Analysis Principles and Techniques of Hydrogen and Oxygen in NdFeB Permanent Magnets
Principle and technology of oxygen analysis
Commonly used methods for determining oxygen in metals, alloys, rare earth metals and other materials are inert gas protection-pulse heating sample melting-infrared absorption method.
The entire analysis system uses inert gas as the carrier gas, generally high-purity helium or argon, with a purity greater than 99.999%. The sample diameter is limited to Φ8mm, and the sample carrier is a graphite crucible, generally spectral pure graphite. The shape of the graphite crucible varies according to the electrode design of each manufacturer.

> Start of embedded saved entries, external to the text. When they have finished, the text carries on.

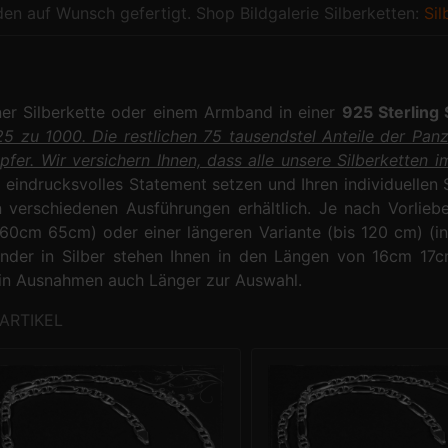
en auf Wunsch gefertigt. Shop Bildgalerie Silberketten:
Sil
ner Silberkette oder einem Armband in einer
925 Sterling 
5 zu 1000. Die restlichen 75 tausendstel Anteile der Pan
pfer. Wir versichern Ihnen, dass alle unsere Silberketten
n eindrucksvolles Statement setzen und Ihren individuellen
n verschiedenen Ausführungen erhältlich. Je nach Vorlie
0cm 65cm) oder einer längeren Variante (bis 120 cm) (in 
nder in Silber stehen Ihnen in den Längen von 16cm
in Ausnahmen auch Länger zur Auswahl.
ARTIKEL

First, the graphite crucible is placed between the upper and lower electrodes of the pulse heating furnace, the furnace is closed, and the entire analysis system is flushed with carrier gas (pressure 0.1MPa, flow rate 0.3~0.5L/min). After the prepared sample is weighed, it is added to the sample waiting area through the sample adding device of the instrument.
The analysis program first controls the heating of the heating furnace to heat the empty crucible and the system, that is, pretreatment, to remove the background (blank) of the system. This process is called a deoxidation process or a flushing process. The heating conditions are degassing power and degassing time, flushing power and flushing time respectively. The process is to flush the furnace with large air flow, and the general flushing flow rate is 1.8L/min. After degassing and flushing, the system enters a waiting state, and the airflow returns to the normal analysis flow rate. The waiting state stabilizes the state of the infrared detector of the detection unit, that is, eliminates baseline fluctuations caused by air flow switching.
After waiting, the sample is automatically injected from the waiting area into the heated graphite crucible, and the heating power of the graphite crucible at this time is the analysis power. The sample is heated and melted in the graphite crucible. The oxygen in the sample (usually in the form of oxide inclusions) reacts with the carbon in the graphite crucible at high temperature to form carbon monoxide, which is carried by the carrier gas out of the pulse heating furnace. This process is the sample The release process of oxygen. The release conditions of the sample (ie heating temperature and time) are determined by the characteristics of the sample, that is, the maximum temperature required for the reaction of oxide inclusions and carbon in the sample is met. The maximum heating temperature of the pulse heating furnace can reach 3000 ℃ (6000W power). Generally, the analysis power is set to about 4000~5000W, and the oxygen released is the total oxygen in the sample.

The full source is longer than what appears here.